## ABOUT THIS EXERCISE
Output the records that follow exactly as they are written.

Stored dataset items
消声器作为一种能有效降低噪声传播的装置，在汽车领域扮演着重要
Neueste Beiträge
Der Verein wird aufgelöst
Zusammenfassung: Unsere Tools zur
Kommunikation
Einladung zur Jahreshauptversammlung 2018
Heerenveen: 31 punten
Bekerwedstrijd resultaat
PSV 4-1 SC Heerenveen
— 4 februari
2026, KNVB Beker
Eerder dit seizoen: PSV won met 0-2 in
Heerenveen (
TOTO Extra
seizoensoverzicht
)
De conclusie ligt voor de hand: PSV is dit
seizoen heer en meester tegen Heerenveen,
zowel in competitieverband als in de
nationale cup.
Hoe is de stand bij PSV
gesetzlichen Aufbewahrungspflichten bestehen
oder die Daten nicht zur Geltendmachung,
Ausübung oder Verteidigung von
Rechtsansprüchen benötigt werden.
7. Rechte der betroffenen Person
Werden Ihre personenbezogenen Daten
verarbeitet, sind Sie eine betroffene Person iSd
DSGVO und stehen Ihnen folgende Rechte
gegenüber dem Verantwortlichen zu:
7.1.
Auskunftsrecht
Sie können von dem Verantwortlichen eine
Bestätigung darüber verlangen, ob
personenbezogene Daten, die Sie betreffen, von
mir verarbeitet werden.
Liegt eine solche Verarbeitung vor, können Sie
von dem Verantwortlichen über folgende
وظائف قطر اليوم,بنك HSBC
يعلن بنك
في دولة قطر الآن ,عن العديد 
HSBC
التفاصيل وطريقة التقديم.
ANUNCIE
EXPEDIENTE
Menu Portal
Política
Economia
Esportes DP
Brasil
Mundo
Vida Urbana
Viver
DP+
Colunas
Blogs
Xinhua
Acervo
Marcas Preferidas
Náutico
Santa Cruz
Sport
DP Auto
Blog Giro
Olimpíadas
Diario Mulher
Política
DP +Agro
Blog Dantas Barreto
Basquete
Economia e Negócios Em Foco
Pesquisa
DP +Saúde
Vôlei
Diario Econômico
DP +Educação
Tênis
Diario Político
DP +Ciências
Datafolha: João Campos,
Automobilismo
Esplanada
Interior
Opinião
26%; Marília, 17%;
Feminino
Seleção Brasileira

## COMPLETED TASK
消声器作为一种能有效降低噪声传播的装置，在汽车领域扮演着重要
Neueste Beiträge
Der Verein wird aufgelöst
Zusammenfassung: Unsere Tools zur
Kommunikation
Einladung zur Jahreshauptversammlung 2018
Heerenveen: 31 punten
Bekerwedstrijd resultaat
PSV 4-1 SC Heerenveen
— 4 februari
2026, KNVB Beker
Eerder dit seizoen: PSV won met 0-2 in
Heerenveen (
TOTO Extra
seizoensoverzicht
)
De conclusie ligt voor de hand: PSV is dit
seizoen heer en meester tegen Heerenveen,
zowel in competitieverband als in de
nationale cup.
Hoe is de stand bij PSV
gesetzlichen Aufbewahrungspflichten bestehen
oder die Daten nicht zur Geltendmachung,
Ausübung oder Verteidigung von
Rechtsansprüchen benötigt werden.
7. Rechte der betroffenen Person
Werden Ihre personenbezogenen Daten
verarbeitet, sind Sie eine betroffene Person iSd
DSGVO und stehen Ihnen folgende Rechte
gegenüber dem Verantwortlichen zu:
7.1.
Auskunftsrecht
Sie können von dem Verantwortlichen eine
Bestätigung darüber verlangen, ob
personenbezogene Daten, die Sie betreffen, von
mir verarbeitet werden.
Liegt eine solche Verarbeitung vor, können Sie
von dem Verantwortlichen über folgende
وظائف قطر اليوم,بنك HSBC
يعلن بنك
في دولة قطر الآن ,عن العديد 
HSBC
التفاصيل وطريقة التقديم.
ANUNCIE
EXPEDIENTE
Menu Portal
Política
Economia
Esportes DP
Brasil
Mundo
Vida Urbana
Viver
DP+
Colunas
Blogs
Xinhua
Acervo
Marcas Preferidas
Náutico
Santa Cruz
Sport
DP Auto
Blog Giro
Olimpíadas
Diario Mulher
Política
DP +Agro
Blog Dantas Barreto
Basquete
Economia e Negócios Em Foco
Pesquisa
DP +Saúde
Vôlei
Diario Econômico
DP +Educação
Tênis
Diario Político
DP +Ciências
Datafolha: João Campos,
Automobilismo
Esplanada
Interior
Opinião
26%; Marília, 17%;
Feminino
Seleção Brasileira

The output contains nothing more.